While Holland’s efforts are still in their early stages, others like Inhabit are further along. The project, which appeared both online and in book form in 2018, was collectively produced by 50 participants over the course of three years. It declines to describe itself as anarchist—37-year-old participant Sean Heizner, said Inhabit is “from the left, but not of the left”—yet has a somewhat similar approach. The project advocates that radicals find each other and create hubs of self-sustenance, such as collective farms, in order to provide for themselves in the wake of climate change.

To help create and connect those hubs, Inhabit is building networking tools for hundreds of radicals across North America. Its newsletter, for example, shares resources, lessons, and experiences related to everything from permaculture to computer programming.

“Each is devoted to building communal bonds and autonomous infrastructure that meaningfully changes people's experience of their territories,” said Heizner of the hubs.

Tucker Lang is a participant in one of Inhabit’s hubs. A 26-year-old engineer in South-Central Indiana, Lang—like Holland—was also deeply inspired by the Occupy movement. He discovered Inhabit while travelling through the United States “in search of a different way of life,” as he put it.

“I found a diffuse constellation of projects—maker spaces, urban farms, bike repair collectives, sustainable builders, ecovillages, art venues, DIY spaces, intentional communities, and so many other forms of life, all with the similar trajectory of taking control of their lives,” said Lang of Inhabit. “The network is what gives me strength, knowing that there are many people in many places fighting and building.”

Like Holland, Lang also purchased a farm two years ago. It’s 10 and a half acres, although mostly wooded, with only an acre of usable farmland. With the aid of friends and family, he is mostly growing garden staples, such as tomatoes, cucumber, squash, lettuce and other greens. But rather than focusing on producing food for consumption, Lang is interested in using his farm to conduct research and experiments into improving growth rates and yields, the results of which he can share through Inhabit. He is currently working on a project collecting and diverting rainwater through a system of ponds.

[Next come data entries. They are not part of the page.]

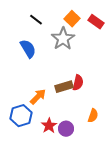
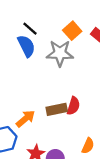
gray star: (63, 39) -> (60, 53), turned 30
blue semicircle: (28, 49) -> (26, 46), moved

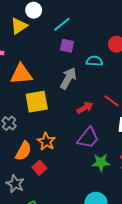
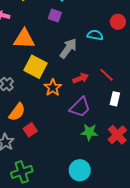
purple square: (67, 46) -> (55, 16), moved
yellow square: (37, 102) -> (35, 67), turned 30
orange star: (46, 141) -> (53, 88), moved

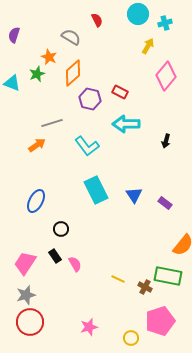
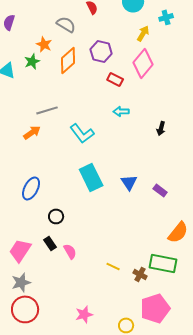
cyan cross: (165, 23) -> (166, 17), moved
pink diamond: (166, 76) -> (143, 63), moved
purple hexagon: (90, 99) -> (101, 51), moved
cyan arrow: (126, 124) -> (121, 111), size x0.6

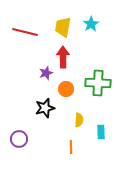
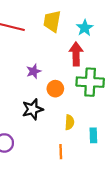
cyan star: (91, 24) -> (85, 28), moved
red arrow: (63, 57) -> (76, 54), moved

Connecting people working on complementary projects in the hopes that they will materially support each other, as Holland and Inhabit are doing, may seem like a small thing compared to the scale of challenging the state or surviving climate change. But their aims are not to abandon the city for the country, to build a farm-turned-fortress for a single family to weather out global warming. If the goal is collective self-sustenance, then it is imperative to build relationships with like-minded people.

As Holland points out, “going back to the land” for anarchists means more than simply farming; it entails understanding the places where they live, from the nature to the neighbors.